Experiment 019
Serving latency knob: prefix scan under load
Perf record: 019-serving-latency-knob.json.
Cohere v3, 1M × 1024, cosine, Granite box (8 vCPU). HTTP, concurrency sweep.
(Recall figures carried from 018; serving doesn't score recall.)
What we did
017 served the funnel at full 1024-bit (per-request compute ~11 ms). Tiling (016) can't help a single request, so the lever for serving latency is the prefix scan (014): scan fewer bits per request. Measured the server at three prefix widths, each with the C that holds its recall tier.
Result — a real latency/throughput knob, biggest under load
| scan-bits | C | recall | c=1 compute p50 | c=8 QPS | c=8 client p50 |
|---|---|---|---|---|---|
| 1024 | 1000 | 0.993 | 11.4 ms | 465 | 17.1 ms |
| 768 | 1000 | 0.970 | 11.1 ms | 634 (+36%) | 12.3 ms |
| 512 | 2000 | 0.930 | 7.9 ms | 732 (+57%) | 10.7 ms |
Conclusions
- Prefix is the serving-side speed lever, and it pays most under load. At concurrency = cores it lifts QPS +36% (768) / +57% (512) and drops client p50 from 17 ms to 10.7 ms — trading recall 0.993 → 0.93.
- Single-request vs under-load tells the bandwidth story again. At c=1 (one core, no contention) 768-bit barely moves compute (11.4 → 11.1 ms): the C=1000 rerank dominates and the scan saving is small in absolute terms. But at c=8 (all cores contending for memory) the same prefix gives +36% — because its real effect is cutting aggregate bandwidth demand, which only bites when every core is scanning at once. 512-bit halves the scan enough to help even at c=1 (11.4 → 7.9 ms).
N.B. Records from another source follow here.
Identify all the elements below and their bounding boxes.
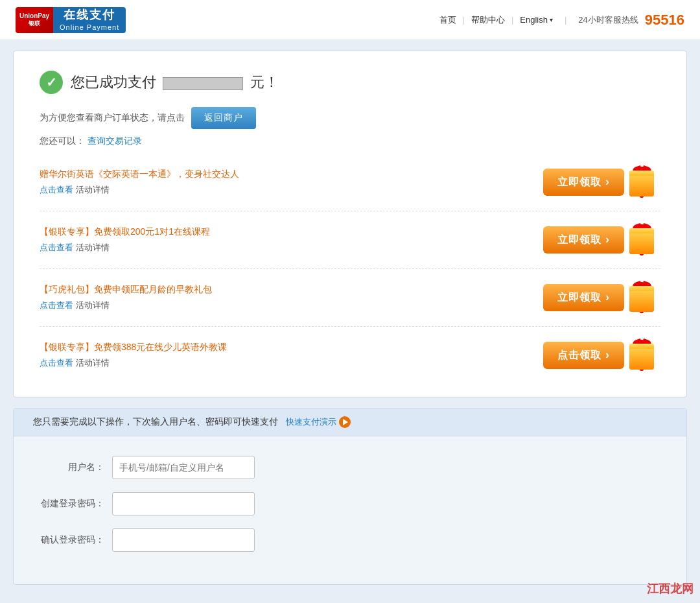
promo-item-2: 【银联专享】免费领取200元1对1在线课程 点击查看 活动详情 立即领取 xyxy=(40,224,660,269)
gift-icon-3 xyxy=(629,282,660,313)
password-input[interactable] xyxy=(112,492,255,515)
promo-content-3: 【巧虎礼包】免费申领匹配月龄的早教礼包 点击查看 活动详情 xyxy=(40,284,543,311)
return-merchant-button[interactable]: 返回商户 xyxy=(191,107,256,129)
password-row: 创建登录密码： xyxy=(40,492,660,515)
hotline-number: 95516 xyxy=(645,12,684,29)
online-payment-logo: 在线支付 Online Payment xyxy=(53,7,126,33)
gift-icon-2 xyxy=(629,224,660,255)
promo-title-1: 赠华尔街英语《交际英语一本通》，变身社交达人 xyxy=(40,169,543,180)
promo-claim-button-1[interactable]: 立即领取 xyxy=(543,169,624,196)
nav-divider1: | xyxy=(463,15,465,25)
promo-subtitle-1: 活动详情 xyxy=(76,185,110,195)
success-header: ✓ 您已成功支付 ********** 元！ xyxy=(40,71,660,94)
promo-link-1[interactable]: 点击查看 xyxy=(40,185,73,195)
promo-claim-button-4[interactable]: 点击领取 xyxy=(543,342,624,369)
amount-redacted: ********** xyxy=(163,77,243,90)
promo-link-4[interactable]: 点击查看 xyxy=(40,358,73,368)
promo-claim-button-3[interactable]: 立即领取 xyxy=(543,284,624,311)
success-icon: ✓ xyxy=(40,71,63,94)
nav-help[interactable]: 帮助中心 xyxy=(471,14,505,26)
confirm-password-row: 确认登录密码： xyxy=(40,528,660,552)
promo-item-3: 【巧虎礼包】免费申领匹配月龄的早教礼包 点击查看 活动详情 立即领取 xyxy=(40,282,660,327)
header: UnionPay 银联 在线支付 Online Payment 首页 | 帮助中… xyxy=(0,0,700,40)
promo-item-4: 【银联专享】免费领388元在线少儿英语外教课 点击查看 活动详情 点击领取 xyxy=(40,340,660,371)
promo-subtitle-3: 活动详情 xyxy=(76,300,110,310)
username-input[interactable] xyxy=(112,456,255,479)
merchant-note: 为方便您查看商户订单状态，请点击 返回商户 xyxy=(40,107,660,129)
main-content: ✓ 您已成功支付 ********** 元！ 为方便您查看商户订单状态，请点击 … xyxy=(6,51,694,585)
promo-title-2: 【银联专享】免费领取200元1对1在线课程 xyxy=(40,226,543,238)
gift-icon-1 xyxy=(629,167,660,198)
promo-subtitle-2: 活动详情 xyxy=(76,242,110,252)
promo-subtitle-4: 活动详情 xyxy=(76,358,110,368)
promotions-section: 赠华尔街英语《交际英语一本通》，变身社交达人 点击查看 活动详情 立即领取 xyxy=(40,167,660,371)
success-card: ✓ 您已成功支付 ********** 元！ 为方便您查看商户订单状态，请点击 … xyxy=(13,51,687,397)
promo-content-2: 【银联专享】免费领取200元1对1在线课程 点击查看 活动详情 xyxy=(40,226,543,254)
promo-title-3: 【巧虎礼包】免费申领匹配月龄的早教礼包 xyxy=(40,284,543,296)
promo-claim-button-2[interactable]: 立即领取 xyxy=(543,226,624,254)
nav-home[interactable]: 首页 xyxy=(439,14,456,26)
username-label: 用户名： xyxy=(40,462,104,473)
promo-btn-area-4: 点击领取 xyxy=(543,340,660,371)
play-icon xyxy=(339,416,351,428)
nav-divider3: | xyxy=(565,15,566,25)
confirm-password-input[interactable] xyxy=(112,528,255,552)
language-selector[interactable]: English ▾ xyxy=(520,15,553,25)
success-title: 您已成功支付 ********** 元！ xyxy=(71,73,279,92)
chevron-down-icon: ▾ xyxy=(550,16,553,23)
fast-payment-form: 用户名： 创建登录密码： 确认登录密码： xyxy=(14,436,686,584)
gift-icon-4 xyxy=(629,340,660,371)
password-label: 创建登录密码： xyxy=(40,498,104,510)
hotline-label: 24小时客服热线 xyxy=(578,14,638,26)
fast-payment-header-text: 您只需要完成以下操作，下次输入用户名、密码即可快速支付 xyxy=(33,416,278,428)
promo-link-2[interactable]: 点击查看 xyxy=(40,242,73,252)
promo-content-4: 【银联专享】免费领388元在线少儿英语外教课 点击查看 活动详情 xyxy=(40,342,543,369)
username-row: 用户名： xyxy=(40,456,660,479)
logo-area: UnionPay 银联 在线支付 Online Payment xyxy=(16,7,126,33)
play-triangle xyxy=(343,419,348,425)
promo-link-3[interactable]: 点击查看 xyxy=(40,300,73,310)
fast-payment-section: 您只需要完成以下操作，下次输入用户名、密码即可快速支付 快速支付演示 用户名： … xyxy=(13,408,687,585)
promo-btn-area-1: 立即领取 xyxy=(543,167,660,198)
confirm-password-label: 确认登录密码： xyxy=(40,534,104,546)
promo-btn-area-2: 立即领取 xyxy=(543,224,660,255)
query-link-row: 您还可以： 查询交易记录 xyxy=(40,136,660,147)
nav-divider2: | xyxy=(511,15,513,25)
fast-payment-demo-link[interactable]: 快速支付演示 xyxy=(286,416,351,428)
query-transaction-link[interactable]: 查询交易记录 xyxy=(88,136,142,146)
header-nav: 首页 | 帮助中心 | English ▾ | 24小时客服热线 95516 xyxy=(439,12,684,29)
promo-title-4: 【银联专享】免费领388元在线少儿英语外教课 xyxy=(40,342,543,353)
promo-content-1: 赠华尔街英语《交际英语一本通》，变身社交达人 点击查看 活动详情 xyxy=(40,169,543,196)
fast-payment-header: 您只需要完成以下操作，下次输入用户名、密码即可快速支付 快速支付演示 xyxy=(14,408,686,436)
unionpay-logo: UnionPay 银联 xyxy=(16,7,53,33)
promo-item-1: 赠华尔街英语《交际英语一本通》，变身社交达人 点击查看 活动详情 立即领取 xyxy=(40,167,660,211)
promo-btn-area-3: 立即领取 xyxy=(543,282,660,313)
- Pick the width by SLA. Need 0.99 recall → full bits, 465 QPS, 17 ms. Can live with 0.97 → 768, 634 QPS, 12 ms. Latency-critical at 0.93 → 512, 732 QPS, 11 ms. The knob spans the SLA range without touching the index format.
Caveats
- Heap selection, f32 rerank, no tiling (single-request path). Recall is the 018 batch number for the same scan-bits/C; the served top-k is identical logic.
- 400 requests/level, spot box; c=16 client p50 is queuing past the core ceiling.